• _Stored items_
################
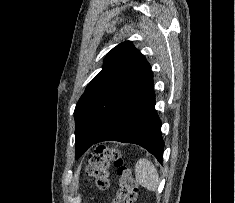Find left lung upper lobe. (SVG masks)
<instances>
[{
    "label": "left lung upper lobe",
    "mask_w": 235,
    "mask_h": 203,
    "mask_svg": "<svg viewBox=\"0 0 235 203\" xmlns=\"http://www.w3.org/2000/svg\"><path fill=\"white\" fill-rule=\"evenodd\" d=\"M150 70L131 41L118 44L107 54L102 71L88 84L74 111L76 159L89 148L80 133L91 131L99 136Z\"/></svg>",
    "instance_id": "5c2ea615"
}]
</instances>
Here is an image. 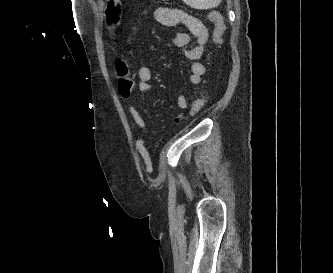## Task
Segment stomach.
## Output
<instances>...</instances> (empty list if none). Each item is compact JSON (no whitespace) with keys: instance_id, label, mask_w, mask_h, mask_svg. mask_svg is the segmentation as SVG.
Here are the masks:
<instances>
[{"instance_id":"1","label":"stomach","mask_w":333,"mask_h":273,"mask_svg":"<svg viewBox=\"0 0 333 273\" xmlns=\"http://www.w3.org/2000/svg\"><path fill=\"white\" fill-rule=\"evenodd\" d=\"M121 0H108L106 3V14L104 16V23H125V16H115L118 14V4Z\"/></svg>"}]
</instances>
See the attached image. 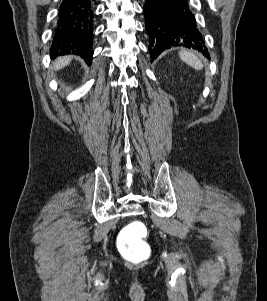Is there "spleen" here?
<instances>
[{
    "label": "spleen",
    "mask_w": 267,
    "mask_h": 301,
    "mask_svg": "<svg viewBox=\"0 0 267 301\" xmlns=\"http://www.w3.org/2000/svg\"><path fill=\"white\" fill-rule=\"evenodd\" d=\"M179 57L183 62H185L186 64H188L196 70H201L203 68L201 60L189 51H180Z\"/></svg>",
    "instance_id": "1"
}]
</instances>
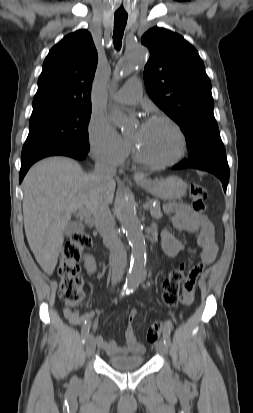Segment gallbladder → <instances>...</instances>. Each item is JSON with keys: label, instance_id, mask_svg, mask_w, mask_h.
<instances>
[{"label": "gallbladder", "instance_id": "bac80fb5", "mask_svg": "<svg viewBox=\"0 0 253 413\" xmlns=\"http://www.w3.org/2000/svg\"><path fill=\"white\" fill-rule=\"evenodd\" d=\"M80 225L76 221H70L66 224L63 234L65 236H70L72 233L79 231Z\"/></svg>", "mask_w": 253, "mask_h": 413}]
</instances>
################
• _EXERCISE_
All lines from the one holding "Segment gallbladder →" through the last line of the entries, and nothing else, are to be output exactly; leave out the pictures.

• _ANSWER TO THIS TASK_
Segment gallbladder → <instances>...</instances>. Each item is JSON with keys: label, instance_id, mask_svg, mask_w, mask_h.
<instances>
[{"label": "gallbladder", "instance_id": "bac80fb5", "mask_svg": "<svg viewBox=\"0 0 253 413\" xmlns=\"http://www.w3.org/2000/svg\"><path fill=\"white\" fill-rule=\"evenodd\" d=\"M80 225L76 221H70L66 224L63 234L65 236H70L72 233L79 231Z\"/></svg>", "mask_w": 253, "mask_h": 413}]
</instances>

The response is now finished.